Di dalam hadits Ali bin Abi Thalib yang disampaikan oleh Ibnu Majah bahwa Ibnu Umar dan Aisyah berkata, “Dulu Rasulullah saw mengambil zakat sebanyak 1/2 dinar dari orang yang memiliki 20 dinar dan 1 dinar dari orang yang memiliki 40 dinar.[15]
Dinar adalah mata uang dari emas yang 1 dinar beratnya sekitar 4,25 gr. Maka nisab emas sebanyak 20 dinar sama dengan 85 gr emas.[16] Sedangkan besar yang dikeluarkan adalah 1/40 nya dari 20 dinar atau 1/40 dari 85 gr yaitu 2,125 gr.
Selain dinar (emas), terdapat dirham yang merupakan mata uang dari perak. Dalam hadits riwayat Ali bin Abi Thalib bahwa Rasulullah saw bersabda, “Keluarkanlah zakat perak! pada setiap 40 dirham dikeluarkan 1 dirham, jika seseorang memiliki 190 dirham maka tidak ada kewajiban zakat baginya. Jika dia memiliki 200 dirham, maka wajib dikeluarkan zakatnya sebanyak 5 dirham.” Berdasarkan hadits tersebut maka nisab perak adalah 200 dirham, yang setiap 40 dirham dikeluarkan zakatnya sebanyak 1 dirham sehingga 200 dirham dikeluarkan zakatnya 5 dirham. Apabila seseorang hanya memiliki 190 dirham maka tidak ada kewajiban untuk mengeluarkan zakat.[17]
Beberapa barang yang disamakan dengan emas dan perak di antaranya uang kartal, saham dan surat berharga seperti obligasi.[18]

2.             Zakat perdagangan
Makna barang dagangan yaitu harta selain emas dan perak seperti perumahan macam-macam hewan pakaian dan barang-barang lain yang digunakan untuk berdagang.[19] Ada beberapa syarat mengenai kewajiban zakat perdagangan, yaitu :
a.              Barang perdagangan menjadi hak milik dalam arti yang sebenarnya seperti hasil dari jual beli, pernikahan, hadiah, wasiat dan usaha-usaha yang halal, karena barang yang bukan hak milik tidak wajib dikeluarkan zakatnya.
b.             Barang yang menjadi hak milik tersebut diniatkan untuk berdagang.[20]
Zakat perdagangan dilihat kapan saat harga dagang mencapai nisab senilai 85 gr emas. Setelah itu, setahun kemudian dilihat lagi apakah masih sampai satu nisab atau tidak.

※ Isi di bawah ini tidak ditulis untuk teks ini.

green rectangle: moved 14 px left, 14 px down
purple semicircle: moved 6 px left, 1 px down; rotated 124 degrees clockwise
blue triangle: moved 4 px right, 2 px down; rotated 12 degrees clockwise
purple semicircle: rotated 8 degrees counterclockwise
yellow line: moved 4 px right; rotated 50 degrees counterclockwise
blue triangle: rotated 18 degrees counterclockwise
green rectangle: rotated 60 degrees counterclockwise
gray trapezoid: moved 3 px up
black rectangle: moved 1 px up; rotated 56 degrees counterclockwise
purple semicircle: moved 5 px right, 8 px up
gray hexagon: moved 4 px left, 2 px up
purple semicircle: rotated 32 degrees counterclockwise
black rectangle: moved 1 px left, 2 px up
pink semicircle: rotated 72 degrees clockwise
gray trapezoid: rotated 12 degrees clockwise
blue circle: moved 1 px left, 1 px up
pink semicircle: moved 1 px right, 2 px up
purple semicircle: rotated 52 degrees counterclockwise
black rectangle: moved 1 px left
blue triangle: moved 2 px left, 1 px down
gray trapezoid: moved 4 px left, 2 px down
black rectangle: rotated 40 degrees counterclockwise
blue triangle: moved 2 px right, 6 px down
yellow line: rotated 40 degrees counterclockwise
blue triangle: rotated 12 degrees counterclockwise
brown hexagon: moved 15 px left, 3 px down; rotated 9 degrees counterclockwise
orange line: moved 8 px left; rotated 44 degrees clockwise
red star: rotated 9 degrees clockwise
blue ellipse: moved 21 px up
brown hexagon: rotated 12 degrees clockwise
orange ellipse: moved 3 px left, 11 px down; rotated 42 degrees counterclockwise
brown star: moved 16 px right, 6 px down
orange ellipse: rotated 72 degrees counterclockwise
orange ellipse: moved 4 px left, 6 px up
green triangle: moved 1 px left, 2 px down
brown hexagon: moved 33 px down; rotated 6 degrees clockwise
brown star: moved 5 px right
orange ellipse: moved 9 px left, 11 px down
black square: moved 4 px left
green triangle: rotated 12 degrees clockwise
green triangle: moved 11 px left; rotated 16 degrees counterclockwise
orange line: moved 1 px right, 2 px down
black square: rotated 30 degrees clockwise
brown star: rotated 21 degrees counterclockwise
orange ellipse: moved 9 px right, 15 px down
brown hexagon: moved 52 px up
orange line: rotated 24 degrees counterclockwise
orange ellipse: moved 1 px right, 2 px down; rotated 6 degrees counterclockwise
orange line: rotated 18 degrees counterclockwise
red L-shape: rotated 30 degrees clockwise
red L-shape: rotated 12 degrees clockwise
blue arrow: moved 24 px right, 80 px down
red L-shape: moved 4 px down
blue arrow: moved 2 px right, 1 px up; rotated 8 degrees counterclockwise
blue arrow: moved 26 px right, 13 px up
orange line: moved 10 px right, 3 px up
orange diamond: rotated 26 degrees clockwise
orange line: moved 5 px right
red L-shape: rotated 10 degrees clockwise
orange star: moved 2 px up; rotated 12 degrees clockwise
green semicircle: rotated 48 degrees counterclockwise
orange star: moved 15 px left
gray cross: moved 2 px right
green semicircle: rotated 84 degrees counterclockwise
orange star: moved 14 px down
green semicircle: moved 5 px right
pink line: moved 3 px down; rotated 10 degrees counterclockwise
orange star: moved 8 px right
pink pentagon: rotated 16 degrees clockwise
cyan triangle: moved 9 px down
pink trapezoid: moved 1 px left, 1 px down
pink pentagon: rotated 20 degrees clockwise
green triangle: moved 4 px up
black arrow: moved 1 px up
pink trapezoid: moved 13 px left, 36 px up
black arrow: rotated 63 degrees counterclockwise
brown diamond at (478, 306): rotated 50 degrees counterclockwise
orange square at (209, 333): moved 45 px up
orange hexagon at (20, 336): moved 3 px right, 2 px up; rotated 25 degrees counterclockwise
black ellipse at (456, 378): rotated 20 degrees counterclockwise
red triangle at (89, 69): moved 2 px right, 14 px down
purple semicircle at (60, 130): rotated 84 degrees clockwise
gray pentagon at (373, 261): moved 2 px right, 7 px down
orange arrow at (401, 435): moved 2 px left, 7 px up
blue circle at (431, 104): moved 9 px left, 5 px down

Jika masih, maka dikeluarkan 1/40 darinya. Cara menghitungnya bukan dengan harga pada waktu barang dibeli, bukan juga pada waktu akan dijual. Tetapi dengan harga berapa untuk mendapatkan barang tersebut. Maka hitunglah berapa kira-kira harga ketika mendapatkan barang tentu berbeda ketika dijual ataupun dibeli.[21]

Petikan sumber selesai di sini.